A forma cancional da poesia atinge aspectos físicos e emocionais em
plenitude, porque, na performance, a poesia cantada instiga a audição, a visão, o
tato, o paladar e o olfato. A performance se descreve como a recepção da
linguagem poética chega no indivíduo, no instante da leitura de uma poesia. No caso
da canção, o instante demarca-se pela voz que emite as palavras do texto,
desenvolvendo o espaço velado e sensorial do poema. O objeto de representação
passa, então, por todas as vias sensoriais, o universo de recriação alcança o ápice
na competência de se transformar real para o homem:
é ele [o corpo] que eu sinto reagir, ao contato saboroso dos textos que amo; ele que
vibra em mim, uma presença que chega à opressão. O corpo é o peso sentido na
experiência que faço dos textos. Meu corpo é a materialização daquilo que é próprio,
realidade vivida e quem determina minha relação com o mundo. Dotado de uma
significação incomparável, ele existe à imagem de meu ser: é ele que eu vivo, possuo
e sou, para melhor e para pior (ZUMTHOR, 2007, p. 23).

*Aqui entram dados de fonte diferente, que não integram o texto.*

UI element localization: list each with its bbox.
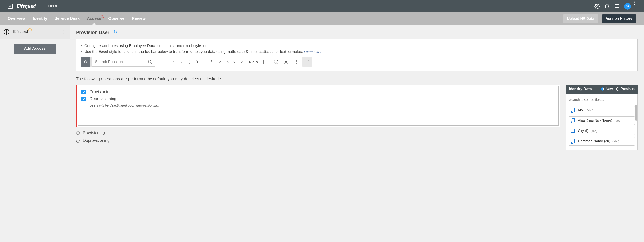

Não há mais diferenciação entre o que é real, porque objeto e vida se fundem
na experiência poética do canto. Diante disso, Zumthor dá especial atenção à voz
que entoa a palavra poética e faz dela objeto real e material: “A voz é uma coisa. Ela
possui plena materialidade” (2007, p. 85). Para o autor, a palavra escrita, ainda que
se esforce em trazer a sonoridade naufragada no divórcio com a música, tenta
presentificar a voz leitora melodiosa, reavendo a performance perdida. Por causa
disso, comparando as declarações de Spina e Zumthor, reconhecemos dois pontos
fundamentais nas teorias: a identificação da canção como manifestação poética
praticada na atualidade e a maneira distinta de a estudar, partindo não da análise
crítica da estrutura escrita poética, já que a canção não depende dos recursos
escritos para sobreviver, e sim da tradução de como a voz reordena a palavra,
produzindo o espaço metafórico da poesia: “É inútil julgar a oralidade de modo
negativo, realçando-lhe os traços que contrastam com a escritura. Oralidade não
significa analfabetismo, o qual, despojado dos valores próprios da voz e de qualquer
função social positiva, é percebido como uma lacuna” (ZUMTHOR, 1997, p. 27).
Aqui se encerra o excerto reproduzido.